• **Exercise**
The required output is all lines below that contain the word "Кузовков".

[Task input]

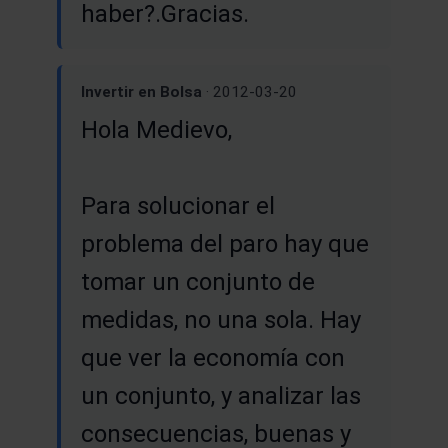
haber?.Gracias.
Invertir en Bolsa
· 2012-03-20
Hola Medievo,
Para solucionar el
problema del paro hay que
tomar un conjunto de
medidas, no una sola. Hay
que ver la economía con
un conjunto, y analizar las
consecuencias, buenas y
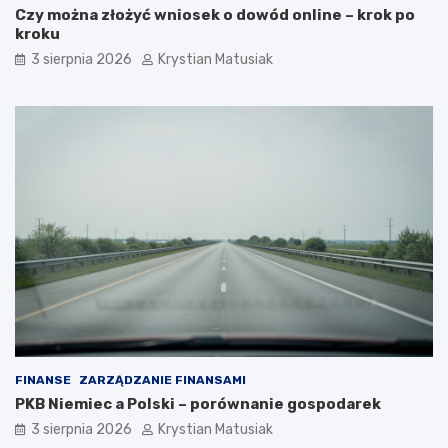
Czy można złożyć wniosek o dowód online – krok po
kroku
3 sierpnia 2026
Krystian Matusiak
FINANSE
ZARZĄDZANIE FINANSAMI
PKB Niemiec a Polski – porównanie gospodarek
3 sierpnia 2026
Krystian Matusiak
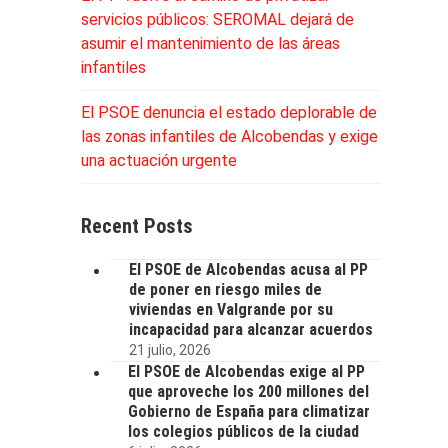
servicios públicos: SEROMAL dejará de
asumir el mantenimiento de las áreas
infantiles
El PSOE denuncia el estado deplorable de
las zonas infantiles de Alcobendas y exige
una actuación urgente
Recent Posts
El PSOE de Alcobendas acusa al PP
de poner en riesgo miles de
viviendas en Valgrande por su
incapacidad para alcanzar acuerdos
21 julio, 2026
El PSOE de Alcobendas exige al PP
que aproveche los 200 millones del
Gobierno de España para climatizar
los colegios públicos de la ciudad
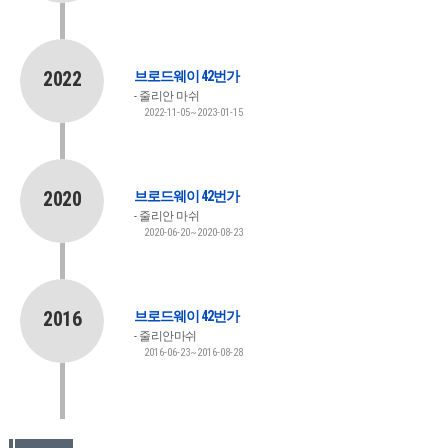
2022
브로드웨이 42번가
줄리안 마쉬
2022-11-05~2023-01-15
2020
브로드웨이 42번가
줄리안 마쉬
2020-06-20~2020-08-23
2016
브로드웨이 42번가
줄리안마쉬
2016-06-23~2016-08-28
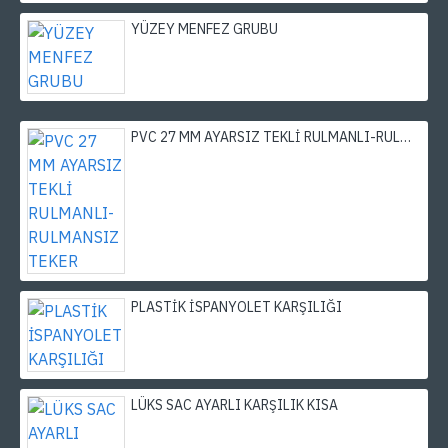
YÜZEY MENFEZ GRUBU
PVC 27 MM AYARSIZ TEKLİ RULMANLI-RULMANSIZ TEKER
PLASTİK İSPANYOLET KARŞILIĞI
LÜKS SAC AYARLI KARŞILIK KISA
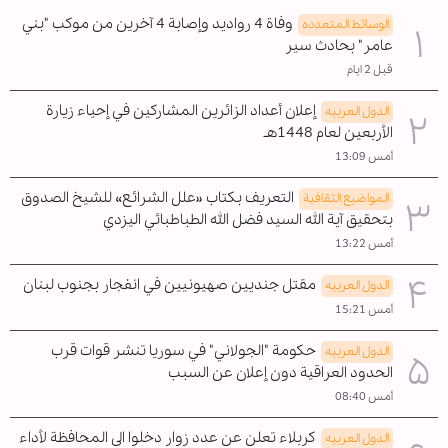
وفاة 4 رواديد وإصابة 4 آخرين من موكب "بني
الوسائط المتعدده
عامر" بحادث سير
قبل 2 ايام
إعلان أعداد الزائرين المشاركين في إحياء زيارة
الدول العربیه
الأربعين لعام 1448هـ
أمس 13:09
التعريف بكتاب «علل الشرائع» للشيخ الصدوق
المواضیع الثقافية
بتحقيق آية الله السيد فضل الله الطباطبائي اليزدي
أمس 13:22
مقتل جنديين صهيونيين في انفجار بجنوب لبنان
الدول العربیه
أمس 15:21
حكومة "الجولاني" في سوريا تنشر قوات قرب
الدول العربیه
الحدود العراقية دون إعلان عن السبب
أمس 08:40
كربلاء تعلن عن عدد زوار دخلوا الى المحافظة لأداء
الدول العربیه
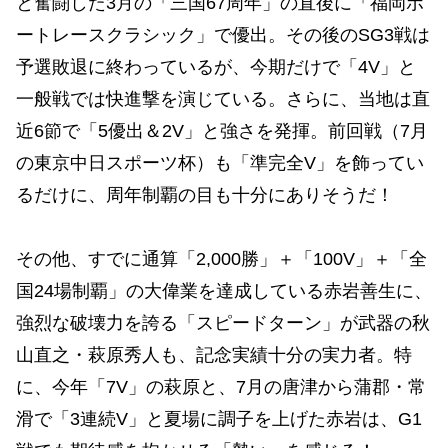
と奮闘した3月の「三国67周年」の直後に「福岡ボ
ートレースクラシック」で優出。その後のSG3戦は
予選敗退に終わっているが、今期だけで「4V」と
一般戦では快進撃を演じている。さらに、当地は直
近6節で「5優出＆2V」と強さを発揮。前回戦（7月
の東京中日スポーツ杯）も「準完全V」を飾ってい
るだけに、周年制覇の目も十分にありそうだ！
その他、すでに通算「2,000勝」＋「100V」＋「全
国24場制覇」の大偉業を達成している赤岩善生に、
強烈な破壊力を誇る「スピードターン」が武器の秋
山直之・萩原秀人も、記念実績十分の実力者。特
に、今年「7V」の萩原と、7月の唐津から蒲郡・常
滑で「3連続V」と夏場に調子を上げた赤岩は、G1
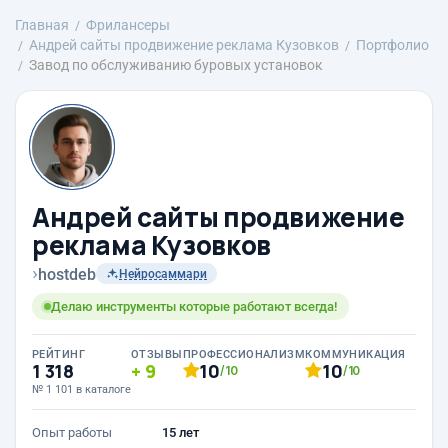
Главная
Фрилансеры
Андрей сайты продвижение реклама Кузовков
Портфолио
Завод по обслуживанию буровых установок
Андрей сайты продвижение
реклама Кузовков
›
hostdeb
Нейросаммари
Делаю инструменты которые работают всегда!
РЕЙТИНГ
ОТЗЫВЫ
ПРОФЕССИОНАЛИЗМ
КОММУНИКАЦИЯ
1 318
9
10
10
/10
/10
№ 1 101 в каталоге
Опыт работы
15 лет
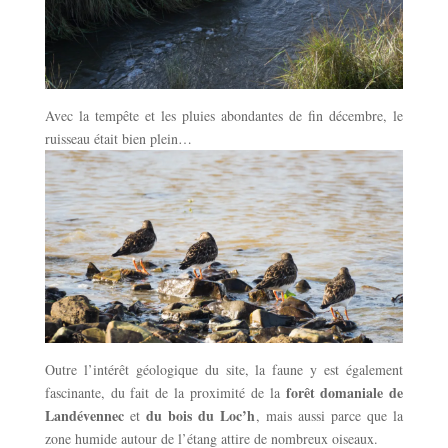
Avec la tempête et les pluies abondantes de fin décembre, le
ruisseau était bien plein…
Outre l’intérêt géologique du site, la faune y est également
forêt domaniale de
fascinante, du fait de la proximité de la
Landévennec
du bois du Loc’h
et
, mais aussi parce que la
zone humide autour de l’étang attire de nombreux oiseaux.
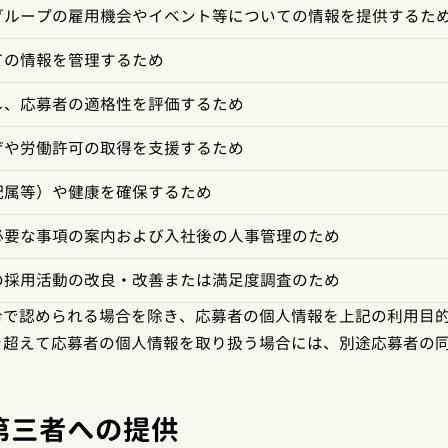
グループの雇用機会やイベント等についての情報を提供するた
ての情報を管理するため
し、応募者の適格性を評価するため
ザや労働許可の取得を支援するため
配属等）や健康を確保するため
必要な事項の案内および入社後の人事管理のため
の採用活動の改良・改善または満足度調査のため
令で認められる場合を除き、応募者の個人情報を上記の利用目
を超えて応募者の個人情報を取り扱う場合には、別途応募者の
第三者への提供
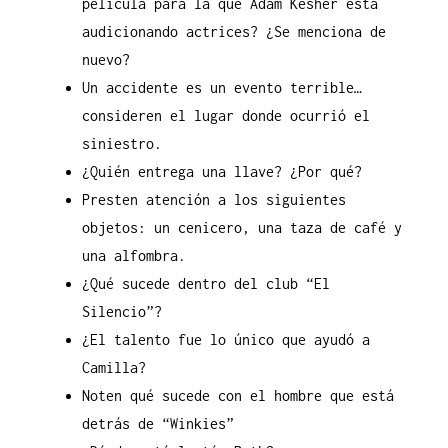
película para la que Adam Kesher está
audicionando actrices? ¿Se menciona de
nuevo?
Un accidente es un evento terrible…
consideren el lugar donde ocurrió el
siniestro.
¿Quién entrega una llave? ¿Por qué?
Presten atención a los siguientes
objetos: un cenicero, una taza de café y
una alfombra.
¿Qué sucede dentro del club “El
Silencio”?
¿El talento fue lo único que ayudó a
Camilla?
Noten qué sucede con el hombre que está
detrás de “Winkies”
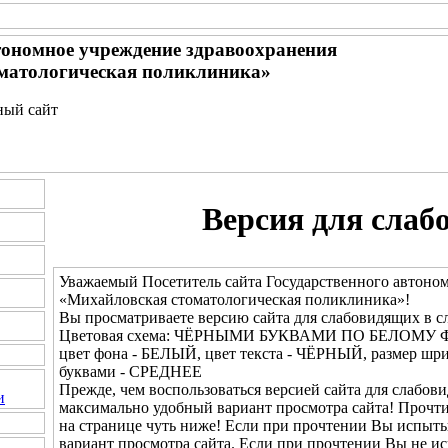
тономное учреждение здравоохранения
матологическая поликлиника»
ный сайт
Версия для слаб
Уважаемый Посетитель сайта Государственного автоно
«Михайловская стоматологическая поликлиника»!
Вы просматриваете версию сайта для слабовидящих в с
Цветовая схема: ЧЁРНЫМИ БУКВАМИ ПО БЕЛОМУ 
цвет фона - БЕЛЫЙ, цвет текста - ЧЁРНЫЙ, размер ш
буквами - СРЕДНЕЕ
Прежде, чем воспользоваться версией сайта для слабови
и
максимально удобный вариант просмотра сайта! Прочт
на странице чуть ниже! Если при прочтении Вы испыты
вариант просмотра сайта. Если при прочтении Вы не и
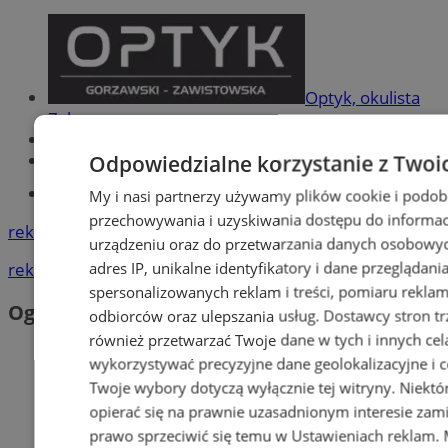
Optyk, okulista
Zabrze
Największy sklep z częściami online!
Książeczka sanepidowska
Odpowiedzialne korzystanie z Twoi
Tworzenie stron www -Zabrze
My i nasi partnerzy używamy plików cookie i podob
przechowywania i uzyskiwania dostępu do informac
reklama
urządzeniu oraz do przetwarzania danych osobowych
adres IP, unikalne identyfikatory i dane przeglądani
reklama
spersonalizowanych reklam i treści, pomiaru reklam i
Ogłoszenia
odbiorców oraz ulepszania usług.
Dostawcy stron tr
również przetwarzać Twoje dane w tych i innych cel
wykorzystywać precyzyjne dane geolokalizacyjne i c
Twoje wybory dotyczą wyłącznie tej witryny. Niekt
opierać się na prawnie uzasadnionym interesie zami
prawo sprzeciwić się temu w
Ustawieniach reklam
.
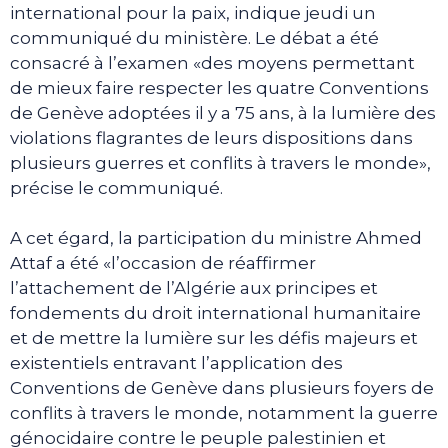
international pour la paix, indique jeudi un
communiqué du ministère. Le débat a été
consacré à l’examen «des moyens permettant
de mieux faire respecter les quatre Conventions
de Genève adoptées il y a 75 ans, à la lumière des
violations flagrantes de leurs dispositions dans
plusieurs guerres et conflits à travers le monde»,
précise le communiqué.
A cet égard, la participation du ministre Ahmed
Attaf a été «l’occasion de réaffirmer
l’attachement de l’Algérie aux principes et
fondements du droit international humanitaire
et de mettre la lumière sur les défis majeurs et
existentiels entravant l’application des
Conventions de Genève dans plusieurs foyers de
conflits à travers le monde, notamment la guerre
génocidaire contre le peuple palestinien et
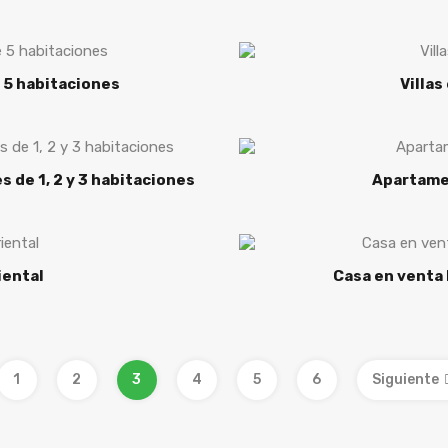
 5 habitaciones
Villa
 de 1, 2 y 3 habitaciones
Apartamen
iental
Casa en venta 
1
2
3
4
5
6
Siguiente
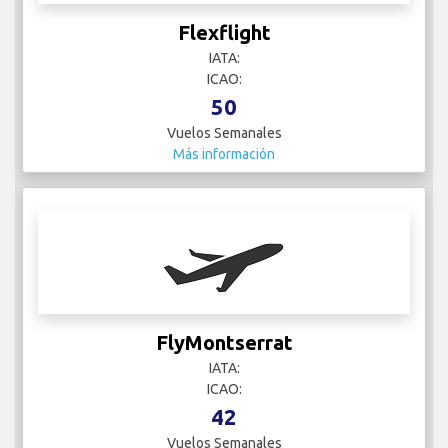
Flexflight
IATA:
ICAO:
50
Vuelos Semanales
Más información
FlyMontserrat
IATA:
ICAO:
42
Vuelos Semanales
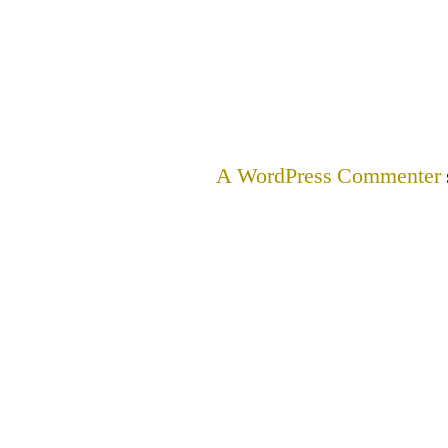
A WordPress Commenter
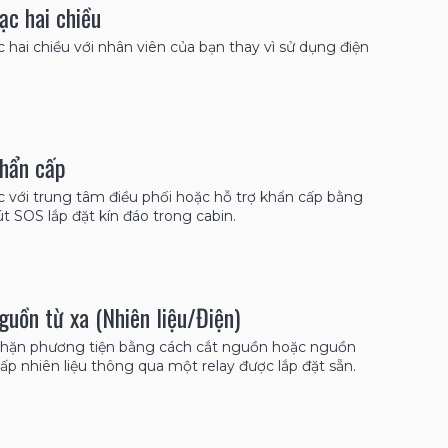
lạc hai chiều
c hai chiều với nhân viên của bạn thay vì sử dụng điện
hẩn cấp
ạc với trung tâm điều phối hoặc hỗ trợ khẩn cấp bằng
t SOS lắp đặt kín đáo trong cabin.
guồn từ xa (Nhiên liệu/Điện)
hặn phương tiện bằng cách cắt nguồn hoặc nguồn
ấp nhiên liệu thông qua một relay được lắp đặt sẵn.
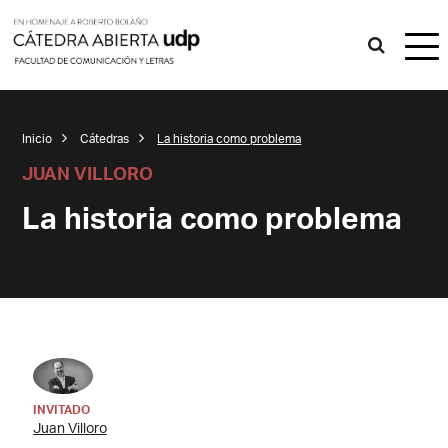
Inicio
Cátedras
La historia como problema
JUAN VILLORO
La historia como problema
INVITADO
Juan Villoro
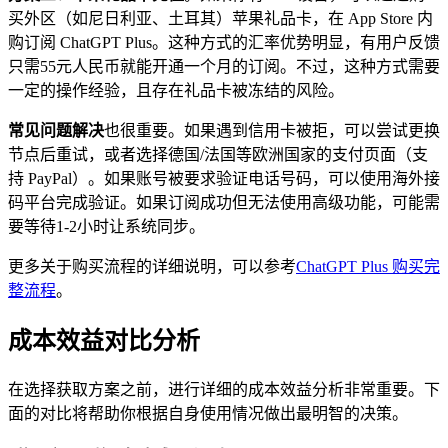
买外区（如尼日利亚、土耳其）苹果礼品卡，在 App Store 内
购订阅 ChatGPT Plus。这种方式的汇率优势明显，有用户反馈
只需55元人民币就能开通一个月的订阅。不过，这种方式需要
一定的操作经验，且存在礼品卡被冻结的风险。
常见问题解决
也很重要。如果遇到信用卡被拒，可以尝试更换
节点后重试，或者选择德国/法国等欧洲国家的支付页面（支
持 PayPal）。如果账号被要求验证电话号码，可以使用海外接
码平台完成验证。如果订阅成功但无法使用高级功能，可能需
要等待1-2小时让系统同步。
更多关于购买流程的详细说明，可以参考
ChatGPT Plus 购买完
整流程
。
成本效益对比分析
在选择获取方案之前，进行详细的成本效益分析非常重要。下
面的对比将帮助你根据自身使用情况做出最明智的决策。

[/Task input]

• **Exercise output**
Андрей сайты продвижение реклама Кузовков
реклама Кузовков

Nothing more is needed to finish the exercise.